_Data records_
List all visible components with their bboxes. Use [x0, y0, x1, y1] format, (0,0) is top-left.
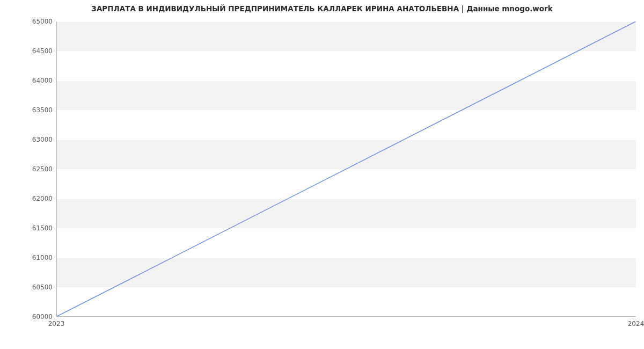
y-tick-label: 60500: [4, 283, 53, 291]
y-tick-label: 61000: [4, 254, 53, 261]
line-layer: [57, 21, 636, 316]
y-tick-label: 65000: [4, 18, 53, 25]
y-tick-label: 62000: [4, 195, 53, 202]
chart-title: ЗАРПЛАТА В ИНДИВИДУЛЬНЫЙ ПРЕДПРИНИМАТЕЛЬ…: [0, 4, 644, 13]
y-tick-label: 64000: [4, 77, 53, 84]
y-tick-label: 64500: [4, 47, 53, 55]
series-line: [57, 21, 635, 316]
chart-container: ЗАРПЛАТА В ИНДИВИДУЛЬНЫЙ ПРЕДПРИНИМАТЕЛЬ…: [0, 0, 644, 349]
x-tick-label: 2024: [628, 320, 644, 328]
y-tick-label: 62500: [4, 165, 53, 173]
y-tick-label: 61500: [4, 224, 53, 232]
y-tick-label: 63500: [4, 106, 53, 114]
y-tick-label: 60000: [4, 313, 53, 321]
x-tick-label: 2023: [48, 320, 65, 328]
plot-area: [56, 21, 636, 317]
y-tick-label: 63000: [4, 136, 53, 143]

_Brief_
Write every record out again exactly, omitting the pictures they hold.

_Worked solution_
List all visible components with their bboxes. Use [x0, y0, x1, y1] format, (0,0) is top-left.
y-tick-label: 60500: [4, 283, 53, 291]
y-tick-label: 61000: [4, 254, 53, 261]
line-layer: [57, 21, 636, 316]
y-tick-label: 65000: [4, 18, 53, 25]
y-tick-label: 62000: [4, 195, 53, 202]
chart-title: ЗАРПЛАТА В ИНДИВИДУЛЬНЫЙ ПРЕДПРИНИМАТЕЛЬ…: [0, 4, 644, 13]
y-tick-label: 64000: [4, 77, 53, 84]
y-tick-label: 64500: [4, 47, 53, 55]
series-line: [57, 21, 635, 316]
chart-container: ЗАРПЛАТА В ИНДИВИДУЛЬНЫЙ ПРЕДПРИНИМАТЕЛЬ…: [0, 0, 644, 349]
x-tick-label: 2024: [628, 320, 644, 328]
y-tick-label: 62500: [4, 165, 53, 173]
y-tick-label: 61500: [4, 224, 53, 232]
y-tick-label: 63500: [4, 106, 53, 114]
y-tick-label: 60000: [4, 313, 53, 321]
x-tick-label: 2023: [48, 320, 65, 328]
plot-area: [56, 21, 636, 317]
y-tick-label: 63000: [4, 136, 53, 143]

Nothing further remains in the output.